Ariel Pink: kantig und süß


Er gilt als Ober-Weirdo der kalifornischen Freakfolk-Szene, doch Ariel Pink wusste schon immer genau, wo er hin will. Mit Mature Themes, dem neuen Album seiner Band Haunted Graffiti, hat er sein Ziel erreicht.
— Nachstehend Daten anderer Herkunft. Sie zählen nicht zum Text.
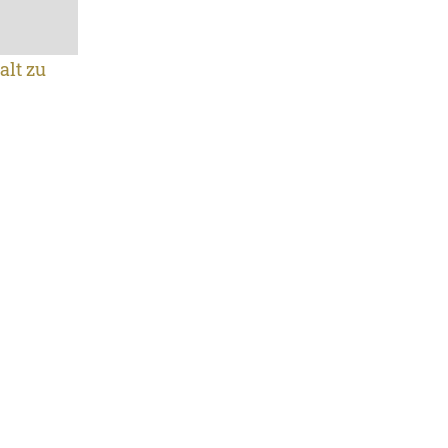
alt zu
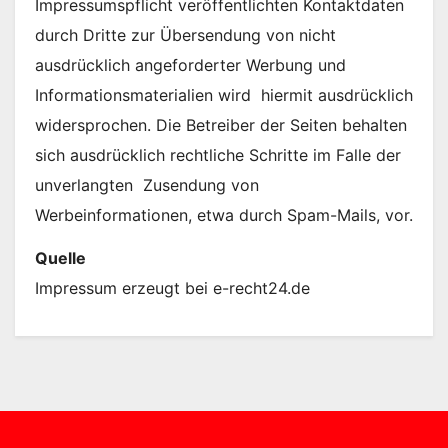
Impressumspflicht veröffentlichten Kontaktdaten
durch Dritte zur Übersendung von nicht
ausdrücklich angeforderter Werbung und
Informationsmaterialien wird hiermit ausdrücklich
widersprochen. Die Betreiber der Seiten behalten
sich ausdrücklich rechtliche Schritte im Falle der
unverlangten Zusendung von
Werbeinformationen, etwa durch Spam-Mails, vor.
Quelle
Impressum erzeugt bei e-recht24.de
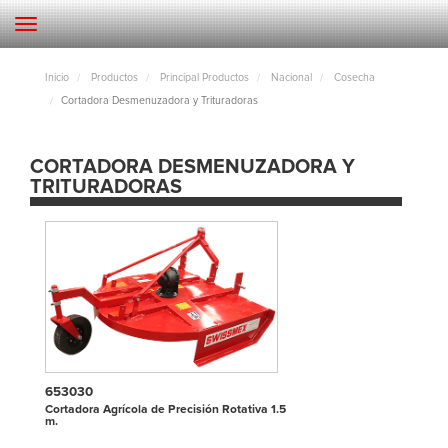
Inicio
Productos
Principal Productos
Nacional
Cosecha
Cortadora Desmenuzadora y Trituradoras
CORTADORA DESMENUZADORA Y
TRITURADORAS
653030
Cortadora Agrícola de Precisión Rotativa 1.5
m.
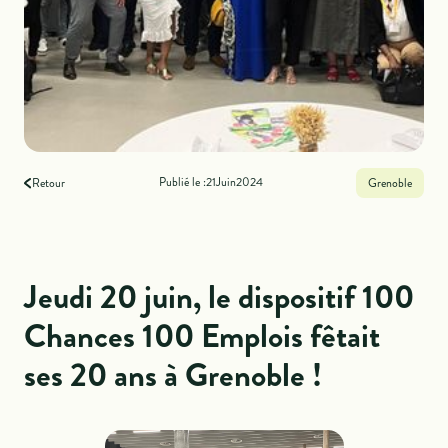
Publié le :
21
Juin
2024
Retour
Grenoble
Jeudi 20 juin, le dispositif 100
Chances 100 Emplois fêtait
ses 20 ans à Grenoble !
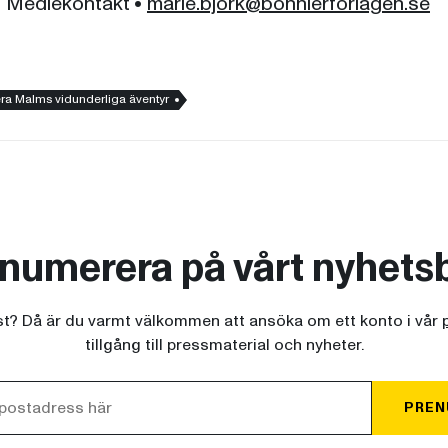
•
Mediekontakt
•
marie.bjork@bonnierforlagen.se
ra Malms vidunderliga äventyr
numerera på vårt nyhets
ist? Då är du varmt välkommen att ansöka om ett konto i vår
tillgång till pressmaterial och nyheter.
PREN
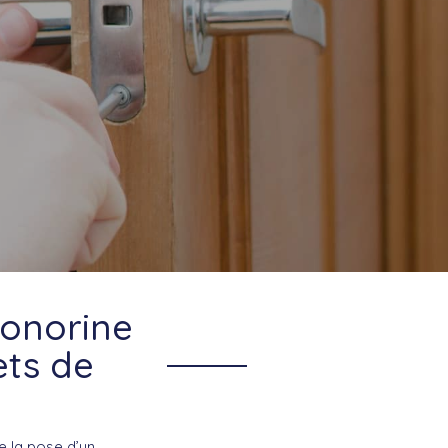
Honorine
ets de
e la pose d’un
Die meisten Fans sind träge und langsam von Begriff. Also schlechte Fans!“, sagt Ariel Pink und lacht leicht schnaubend ins Telefon. „Ich glaube nicht, dass viele bereit sind, sich mit mir weiterzuentwickeln. Aber das ist total okay. Heute geht es eher darum, ob ein Song in die persönliche Playlist passt als darum, Fan von einem Künstler zu sein. Wir werden uns ein neues Publikum erspielen.“  Der ME erreicht den Freakfolker in London, wo er Werbung für das neue Album von Ariel Pink’s Haunted Graffiti, Mature Themes, macht. Irgendwie hat man ihn sich anders vorgestellt, verspulter, kurz angebunden, schwierig. Tatsächlich ist Pink im Gespräch höflich, verblüffend leise, verbessert sich, ringt immer wieder um die richtigen Worte. Er ist ein angenehmer Typ.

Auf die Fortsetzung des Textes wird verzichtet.